Nurses may come into the health sector enthusiastic at first… but that soon goes away. As the weight increases, so will the bad attitude and callousness.

Now, I will be the first to say, I have met really conscientious and hard-working nurses. Many of these would be retired now, but I can recall them going above and beyond the call of duty. But I have also seen the callous and merciless side, and some of the ‘witty’ responses to the public has not changed in over 30 years, continuing the mal-representation from ‘generation to generation’ so to speak. In other words, each successive batch graduating become as fouled as the ones they meet on the wards and clinics.

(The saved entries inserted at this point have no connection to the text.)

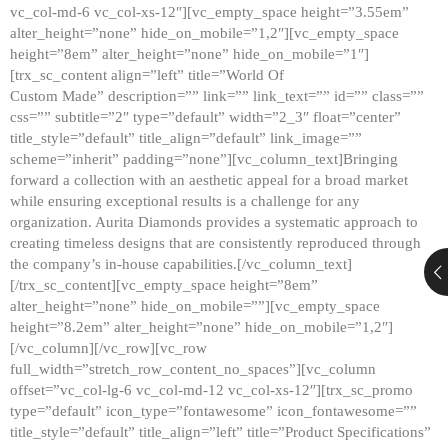
vc_col-md-6 vc_col-xs-12″][vc_empty_space height=”3.55em”
alter_height=”none” hide_on_mobile=”1,2″][vc_empty_space
height=”8em” alter_height=”none” hide_on_mobile=”1″]
[trx_sc_content align=”left” title=”World Of
Custom Made” description=”” link=”” link_text=”” id=”” class=””
css=”” subtitle=”2″ type=”default” width=”2_3″ float=”center”
title_style=”default” title_align=”default” link_image=””
scheme=”inherit” padding=”none”][vc_column_text]Bringing
forward a collection with an aesthetic appeal for a broad market
while ensuring exceptional results is a challenge for any
organization. Aurita Diamonds provides a systematic approach to
creating timeless designs that are consistently reproduced through
the company’s in-house capabilities.[/vc_column_text]
[/trx_sc_content][vc_empty_space height=”8em”
alter_height=”none” hide_on_mobile=””][vc_empty_space
height=”8.2em” alter_height=”none” hide_on_mobile=”1,2″]
[/vc_column][/vc_row][vc_row
full_width=”stretch_row_content_no_spaces”][vc_column
offset=”vc_col-lg-6 vc_col-md-12 vc_col-xs-12″][trx_sc_promo
type=”default” icon_type=”fontawesome” icon_fontawesome=””
title_style=”default” title_align=”left” title=”Product Specifications”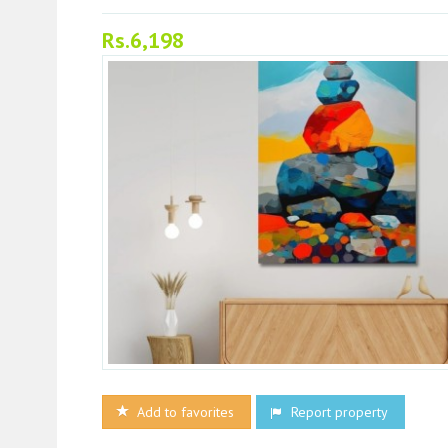
Rs.6,198
Add to favorites
Report property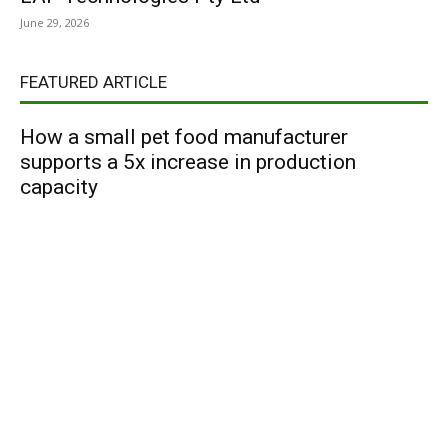
June 29, 2026
FEATURED ARTICLE
How a small pet food manufacturer
supports a 5x increase in production
capacity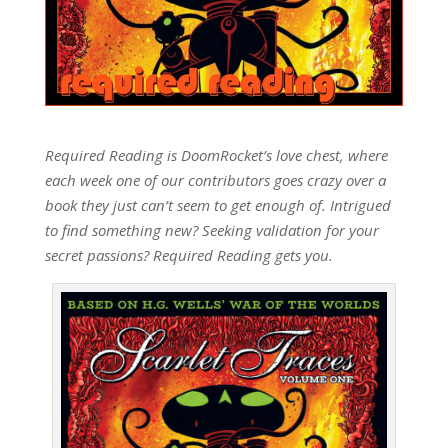
Required Reading is DoomRocket’s love chest, where
each week one of our contributors goes crazy over a
book they just can’t seem to get enough of. Intrigued
to find something new? Seeking validation for your
secret passions? Required Reading gets you.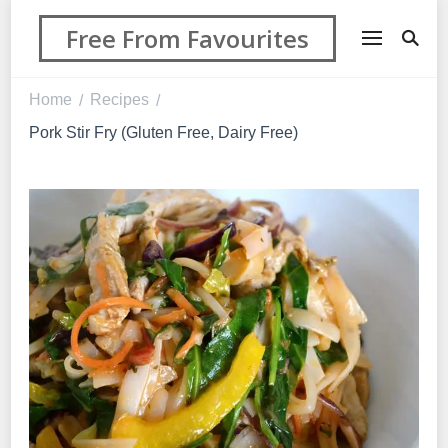
Free From Favourites
Home
Recipes
/
/
Pork Stir Fry (Gluten Free, Dairy Free)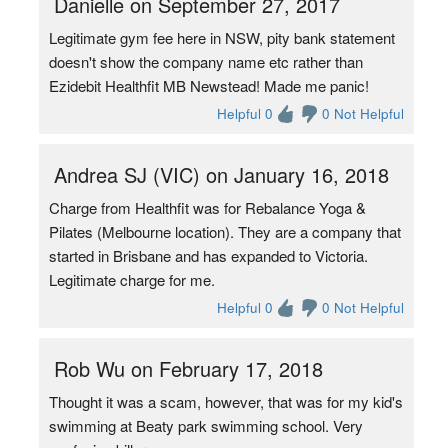
Danielle on September 27, 2017
Legitimate gym fee here in NSW, pity bank statement
doesn't show the company name etc rather than
Ezidebit Healthfit MB Newstead! Made me panic!
Helpful 0
0 Not Helpful
Andrea SJ (VIC) on January 16, 2018
Charge from Healthfit was for Rebalance Yoga &
Pilates (Melbourne location). They are a company that
started in Brisbane and has expanded to Victoria.
Legitimate charge for me.
Helpful 0
0 Not Helpful
Rob Wu on February 17, 2018
Thought it was a scam, however, that was for my kid's
swimming at Beaty park swimming school. Very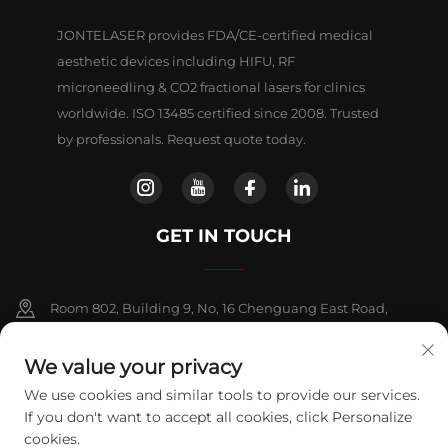
JONTELASER provides FDA/CE-certified medical
aesthetic devices including HIFU, RF
microneedling & CO2 fractional lasers for clinics
worldwide. ISO 13485 certified since 2008. Trusted
by professionals. Request quote today.
GET IN TOUCH
Room 802, Building 9, No, 16 Chenguang East Road,
Fangshan District, Beljing
We value your privacy
+86-13911459627
We use cookies and similar tools to provide our services.
If you don't want to accept all cookies, click Personalize
[email protected]
cookies.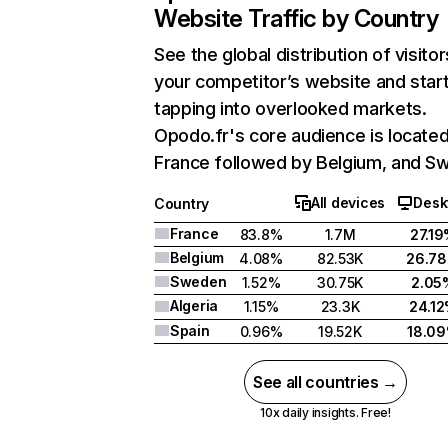
Website Traffic by Country
See the global distribution of visitor
your competitor’s website and star
tapping into overlooked markets.
Opodo.fr's core audience is located
France followed by Belgium, and S
All devices
Desk
Country
France
83.8%
1.7M
27.1
Belgium
4.08%
82.53K
26.7
Sweden
1.52%
30.75K
2.05
Algeria
1.15%
23.3K
24.1
Spain
0.96%
19.52K
18.0
See all countries →
10x daily insights. Free!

bagI have personally seen nurses, cooks and ward attendants toting food after 10:00 pm from the kitchens at SFGH, in those big ‘Five Roses’ handle bags. Full bags of beef , beans, potatoes, bread and even the cooked food left over after the evening staff had eaten. They passed down the hill from the kitchen to the roadway next to the doctor’s hostel where there was a (deliberate?) break in the chain link fence and where the cars were conveniently parked.

A former hospital administrator at POSGH was sent on full pay leave after a bag of potatoes was found in his car as he was driving home. He remained on full pay leave for near 15 years until retirement, when his personal personnel file went ‘missing’ allowing him to retire with a full pension.

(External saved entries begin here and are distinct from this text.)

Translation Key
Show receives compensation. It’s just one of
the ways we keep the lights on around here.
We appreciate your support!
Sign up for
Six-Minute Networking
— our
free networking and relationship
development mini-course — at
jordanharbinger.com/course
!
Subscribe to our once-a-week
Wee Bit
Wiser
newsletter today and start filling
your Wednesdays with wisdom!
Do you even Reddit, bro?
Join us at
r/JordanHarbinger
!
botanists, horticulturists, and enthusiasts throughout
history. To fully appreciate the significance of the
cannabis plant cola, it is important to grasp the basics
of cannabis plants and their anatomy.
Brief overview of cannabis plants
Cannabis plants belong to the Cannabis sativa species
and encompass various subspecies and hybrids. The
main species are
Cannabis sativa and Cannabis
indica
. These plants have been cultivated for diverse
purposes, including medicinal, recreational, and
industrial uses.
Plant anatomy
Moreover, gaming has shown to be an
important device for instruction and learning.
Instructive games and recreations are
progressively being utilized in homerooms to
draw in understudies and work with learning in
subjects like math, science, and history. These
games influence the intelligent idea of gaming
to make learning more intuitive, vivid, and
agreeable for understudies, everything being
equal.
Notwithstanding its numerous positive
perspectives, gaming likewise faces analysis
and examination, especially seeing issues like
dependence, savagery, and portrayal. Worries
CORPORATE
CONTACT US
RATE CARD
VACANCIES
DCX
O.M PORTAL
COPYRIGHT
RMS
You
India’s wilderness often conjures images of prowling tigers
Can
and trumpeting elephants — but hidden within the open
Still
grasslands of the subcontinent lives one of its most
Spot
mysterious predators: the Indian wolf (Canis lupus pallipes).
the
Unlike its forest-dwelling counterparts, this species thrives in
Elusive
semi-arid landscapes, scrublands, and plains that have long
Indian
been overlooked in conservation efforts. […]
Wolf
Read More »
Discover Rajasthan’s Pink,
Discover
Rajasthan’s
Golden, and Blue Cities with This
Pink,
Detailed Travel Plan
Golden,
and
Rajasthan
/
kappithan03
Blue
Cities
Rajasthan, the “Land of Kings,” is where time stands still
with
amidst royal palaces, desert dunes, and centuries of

Nurses though are in a class of their own. I recall such ‘witty’ gems as, “When yuh was spreading yuh leg, yuh wasn’t bawling in pain then.” Clever? Yes sirree… Or how about this one? “If yuh drop dong dead, I go still get meh salary, so doh feel is yuh tax paying meh.” “Mr, I eh know you at all. If yuh dead, I go still sleep sound tonight.”

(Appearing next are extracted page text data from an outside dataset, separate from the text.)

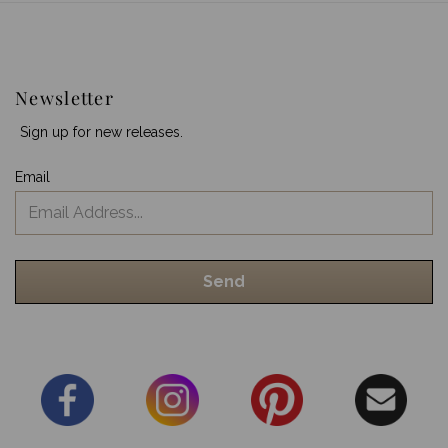
Newsletter
Sign up for new releases.
Email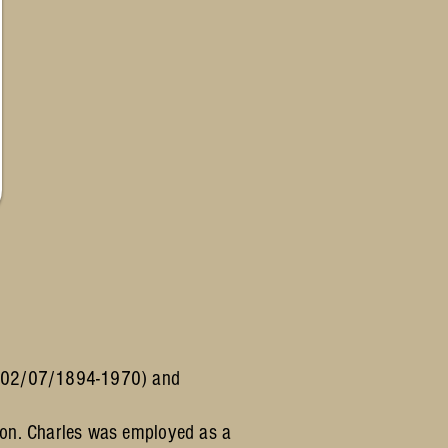
a (02/07/1894-1970) and
don. Charles was employed as a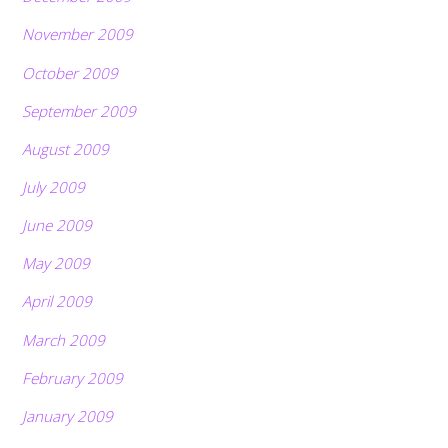
November 2009
October 2009
September 2009
August 2009
July 2009
June 2009
May 2009
April 2009
March 2009
February 2009
January 2009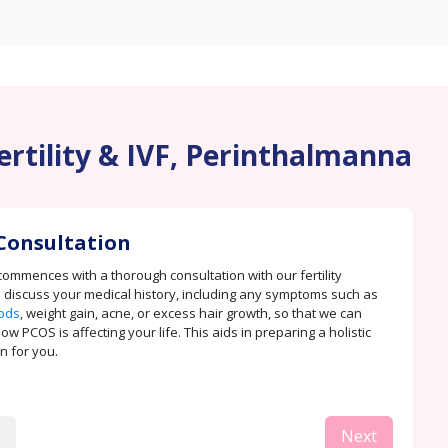
ertility & IVF, Perinthalmanna
Consultation
ommences with a thorough consultation with our fertility
e discuss your medical history, including any symptoms such as
iods
, weight gain, acne, or excess hair growth, so that we can
 PCOS is affecting your life. This aids in preparing a holistic
n for you.
Next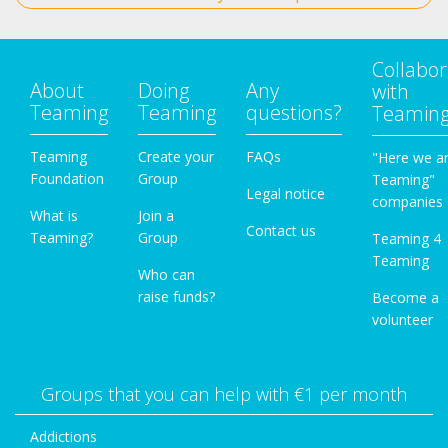
Collabor
About
Doing
Any
with
Teaming
Teaming
questions?
Teamin
Teaming
Create your
FAQs
"Here we a
Foundation
Group
Teaming"
Legal notice
companies
What is
Join a
Contact us
Teaming?
Group
Teaming 4
Teaming
Who can
raise funds?
Become a
volunteer
Groups that you can help with €1 per month
Addictions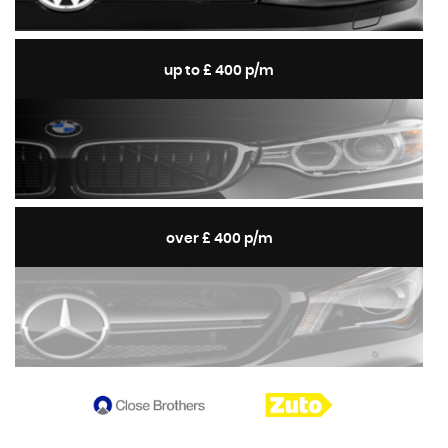
up to £ 400 p/m
over £ 400 p/m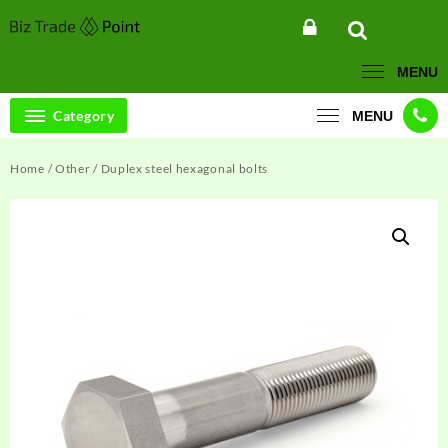
Skip
to
content
MENU
Category
MENU
Home
/
Other
/ Duplex steel hexagonal bolts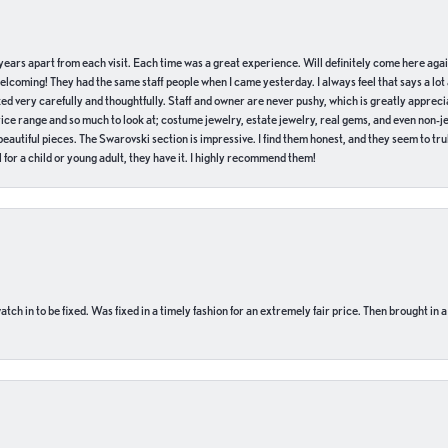
of years apart from each visit. Each time was a great experience. Will definitely come here aga
welcoming! They had the same staff people when I came yesterday. I always feel that says a lot
ed very carefully and thoughtfully. Staff and owner are never pushy, which is greatly apprecia
e range and so much to look at; costume jewelry, estate jewelry, real gems, and even non-jewe
autiful pieces. The Swarovski section is impressive. I find them honest, and they seem to truly
for a child or young adult, they have it. I highly recommend them!
ch in to be fixed. Was fixed in a timely fashion for an extremely fair price. Then brought in a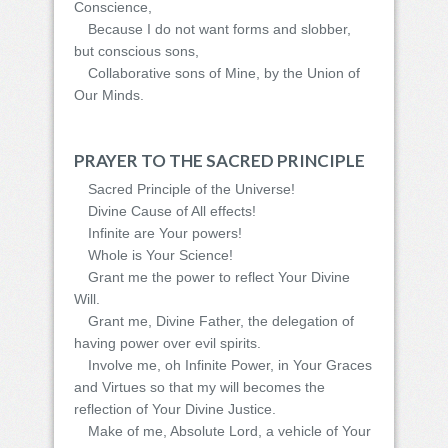
Conscience,
Because I do not want forms and slobber,
but conscious sons,
Collaborative sons of Mine, by the Union of
Our Minds.
PRAYER TO THE SACRED PRINCIPLE
Sacred Principle of the Universe!
Divine Cause of All effects!
Infinite are Your powers!
Whole is Your Science!
Grant me the power to reflect Your Divine
Will.
Grant me, Divine Father, the delegation of
having power over evil spirits.
Involve me, oh Infinite Power, in Your Graces
and Virtues so that my will becomes the
reflection of Your Divine Justice.
Make of me, Absolute Lord, a vehicle of Your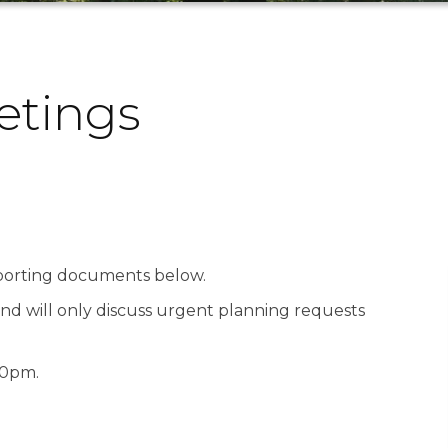
tings
pporting documents below.
nd will only discuss urgent planning requests
00pm.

I just watched the movie Interstellar, and one character said to another WTTE that we only have empathy and love for those whom we know. For those we don’t, we simply don’t care enough to ensure their survival.

For far too long, those in the health sector have been allowed to transgress upon the rights and entitlements of the general public to decent health care. For many nurses, it’s merely a salary at the end of the month, and a ‘good’ field to get into as they are marketable worldwide. Sure, I know they work under pressure, under trying circumstances and with fewer resources than First World countries. Should that let them deliver a sub-standard service with a bad attitude as a bonus? Obviously not. Most of the changes Khan requested are  already practiced here in England, and in many developed countries. Development is not only infrastructure… it’s also attitude.

Some 25 years ago, one Gordon Draper tried changing the civil service to one of… service. He died a broken man, having failed in that attempt. As the Captain says, you can’t change the nature of a dung beetle, even if you take it away from the dung. I’ve often pointed out in this blog that those who can’t hear must feel. I like that Khan is finally cracking the whip. The public is not the enemy, nurses and medicos. You are… to yourselves.